New approaches to efficiency and automation
AI Snake Oil goes on to talk about less risky approaches to finding efficiencies with AI:
“We can aim to find strategies, or policies, that achieve modest efficiency gains while being simple enough to understand, both for decision makers and decision subjects. Simplicity helps decision makers assure themselves that things can’t go catastrophically wrong and build trust with decision subjects.”
This section reminded me of one the themes in Richard Pope’s Platformland book. Richard talks about the need for “new ‘tools’ for understanding” and the need for future public services to be better at “revealing decisions, rules, data and have accountability to users.”
I think there’s a need to simplify how we apply AI and automation at a task based level, with technology that works with caseworkers and decision makers to achieve this. This is the idea of finding lots of small efficiency gains, made possible with the right tools and through targeted automation. My feeling is that this is the potential of work with smaller, closed AI or LLM models inside organisations and systems.
I was also reminded here of Richard’s point that “‘likely’ and ‘probably’ create a safer space for AI to operate in than full automation.”

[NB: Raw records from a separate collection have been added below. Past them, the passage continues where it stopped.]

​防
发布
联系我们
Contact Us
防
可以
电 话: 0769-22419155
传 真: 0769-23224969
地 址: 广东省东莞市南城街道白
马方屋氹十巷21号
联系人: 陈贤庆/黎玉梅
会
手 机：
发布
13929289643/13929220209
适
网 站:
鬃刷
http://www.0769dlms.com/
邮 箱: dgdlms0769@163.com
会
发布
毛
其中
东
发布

Finally, with the points here about finding smaller interventions, there’s something important highlighted in AI Snake Oil about the ability to experiment with new technologies in smaller ways. As the book says:
“Efficiency is especially seductive to any organisations that are cash strapped. These organisations might also lack the capacity to experiment with AI and discard it if it doesn’t work out.”
Jevons paradox
When thinking specifically about efficiency, another useful quote is shared from the book Ghost Work: How to Stop Silicon Valley from Building a New Global Underclass:
“Every time a new type of automation is introduced it takes over work previously done by humans, but also creates new types of needs for human labour.”

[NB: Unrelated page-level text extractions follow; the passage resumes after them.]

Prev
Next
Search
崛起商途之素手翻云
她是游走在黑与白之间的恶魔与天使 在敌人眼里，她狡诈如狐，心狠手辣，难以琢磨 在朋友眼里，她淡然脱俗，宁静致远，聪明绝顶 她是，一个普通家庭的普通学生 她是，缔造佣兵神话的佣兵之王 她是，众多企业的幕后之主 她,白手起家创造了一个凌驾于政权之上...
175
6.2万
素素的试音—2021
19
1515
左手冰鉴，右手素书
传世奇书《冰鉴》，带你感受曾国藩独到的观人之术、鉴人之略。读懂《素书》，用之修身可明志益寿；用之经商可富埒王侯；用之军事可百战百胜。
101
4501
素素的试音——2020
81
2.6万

This reminded me of Jevons paradox, which is also mentioned later in the bonus section at the end of the audiobook. Jevons paradox in relation to automation is explained more in this excellent Tim Paul post.
Institutional incentives
A final quote I bookmarked makes an important point about institutional incentives when AI work is being driven by the need to meet increased demand at reduced costs:
“Even if all the AI companies that make false promises go out of business tomorrow, flawed institutions would turn to some other type of snake oil that promises a quick fix. The demand for AI snake oil here isn’t primarily about AI, it’s about misguided incentives and the failing institutions that adopt them.”

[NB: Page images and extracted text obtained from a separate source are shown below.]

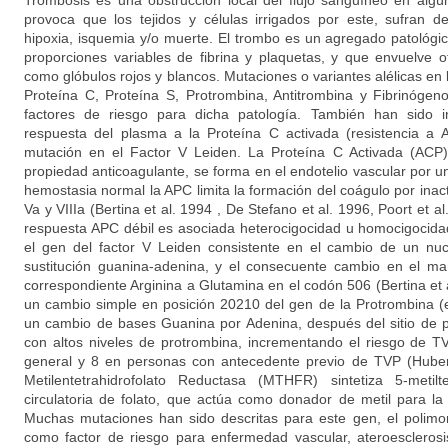
Trombosis es una obstrucción local del flujo sanguíneo en algú
provoca que los tejidos y células irrigados por este, sufran d
hipoxia, isquemia y/o muerte. El trombo es un agregado patológ
proporciones variables de fibrina y plaquetas, y que envuelve
como glóbulos rojos y blancos. Mutaciones o variantes alélicas en 
Proteína C, Proteína S, Protrombina, Antitrombina y Fibrinóge
factores de riesgo para dicha patología. También han sido i
respuesta del plasma a la Proteína C activada (resistencia a
mutación en el Factor V Leiden. La Proteína C Activada (ACP)
propiedad anticoagulante, se forma en el endotelio vascular por un
hemostasia normal la APC limita la formación del coágulo por inacti
Va y VIIIa (Bertina et al. 1994 , De Stefano et al. 1996, Poort et a
respuesta APC débil es asociada heterocigocidad u homocigocida
el gen del factor V Leiden consistente en el cambio de un nuc
sustitución guanina-adenina, y el consecuente cambio en el ma
correspondiente Arginina a Glutamina en el codón 506 (Bertina et a
un cambio simple en posición 20210 del gen de la Protrombina (en
un cambio de bases Guanina por Adenina, después del sitio de p
con altos niveles de protrombina, incrementando el riesgo de T
general y 8 en personas con antecedente previo de TVP (Huber
Metilentetrahidrofolato Reductasa (MTHFR) sintetiza 5-metilt
circulatoria de folato, que actúa como donador de metil para la
Muchas mutaciones han sido descritas para este gen, el polimo
como factor de riesgo para enfermedad vascular, ateroesclerosi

This is probably the most important point in the book. That we can’t see any technology or solution as a ‘silver bullet’ or single, easy fix to deeper institutional problems related to demand, complexity and cost.
AI Snake Oil concludes by saying that we should be far more worried about what people will do with AI, rather than what AI will do on its own. The book argues that we don’t have to accept technological determinism and should push back on the vision of the world being sold to us by AI and tech companies.
My feeling is that we can do a lot better with how these technologies are developed from within the public and third sectors. There are already great examples of UK government departments experimenting with large language models and sharing their learnings in the open. We still have the ability to shape different types of incentives and governance to make good choices about the uses of AI as part of the systems we design and deliver.